TASK OBJECTIVE – What you return should be the lines of the data containing "obligatoire", each in full.

[Start of Attachment]

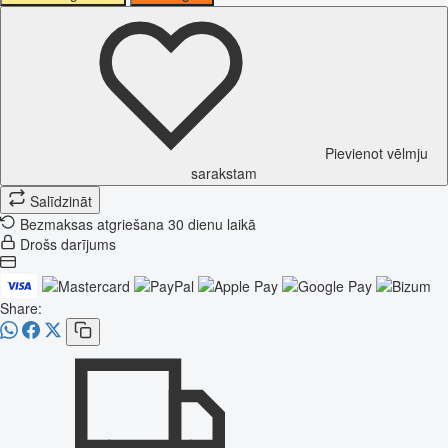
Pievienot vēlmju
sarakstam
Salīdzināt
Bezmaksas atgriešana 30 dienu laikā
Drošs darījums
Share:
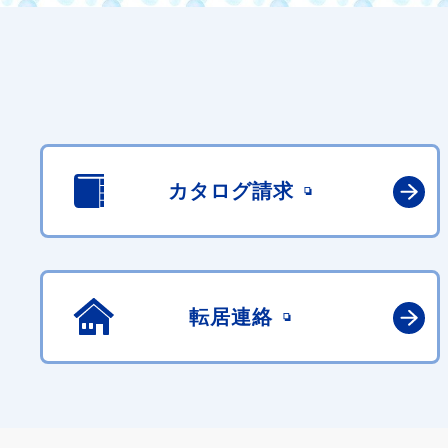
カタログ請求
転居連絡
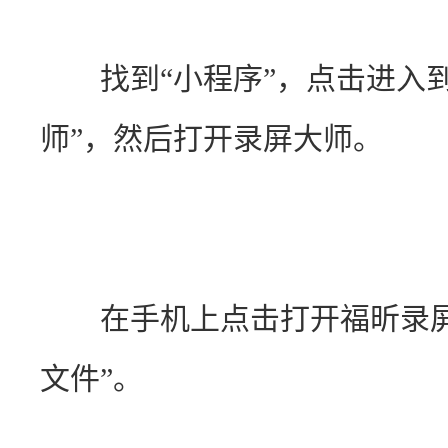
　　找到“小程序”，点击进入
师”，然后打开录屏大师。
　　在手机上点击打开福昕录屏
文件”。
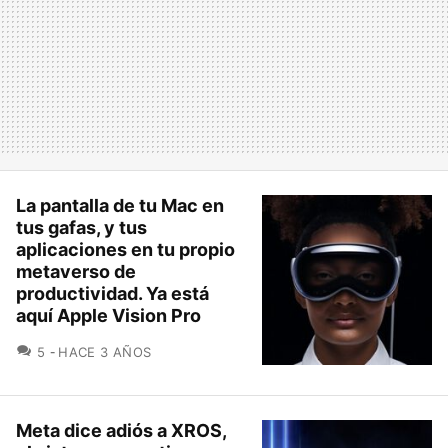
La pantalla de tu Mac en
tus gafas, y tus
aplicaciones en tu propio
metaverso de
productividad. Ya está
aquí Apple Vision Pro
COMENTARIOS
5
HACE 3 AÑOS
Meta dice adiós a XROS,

[End of Attachment]
[Start of Attachment]

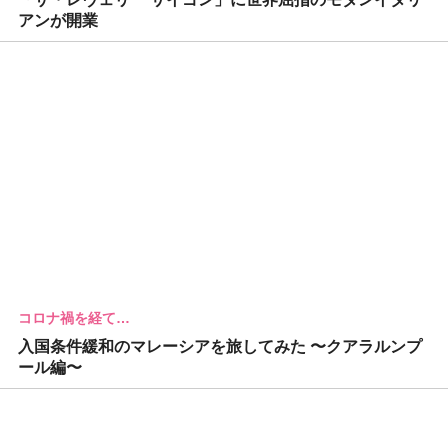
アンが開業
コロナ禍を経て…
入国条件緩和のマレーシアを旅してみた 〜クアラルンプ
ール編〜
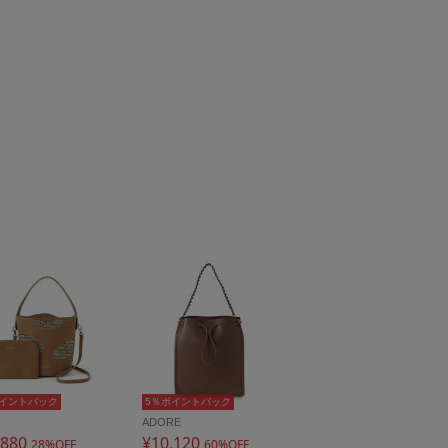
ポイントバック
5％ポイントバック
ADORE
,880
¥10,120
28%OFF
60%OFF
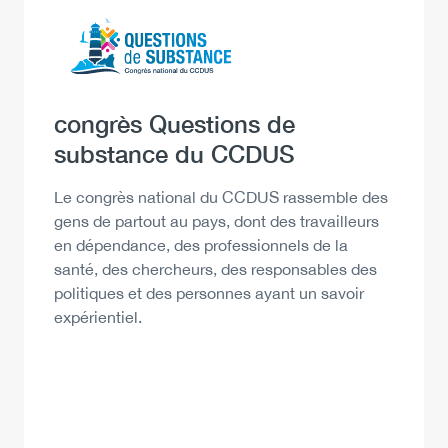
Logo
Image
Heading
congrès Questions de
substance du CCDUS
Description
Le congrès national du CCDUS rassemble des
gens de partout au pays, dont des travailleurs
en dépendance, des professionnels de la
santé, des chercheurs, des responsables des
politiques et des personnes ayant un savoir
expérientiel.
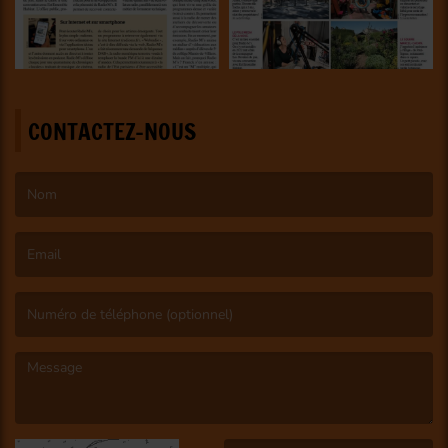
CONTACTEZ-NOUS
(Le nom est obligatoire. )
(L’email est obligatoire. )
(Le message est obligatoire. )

[End of Attachment]

THE ANSWER –
(Le nom est obligatoire. )
(L’email est obligatoire. )
(Le message est obligatoire. )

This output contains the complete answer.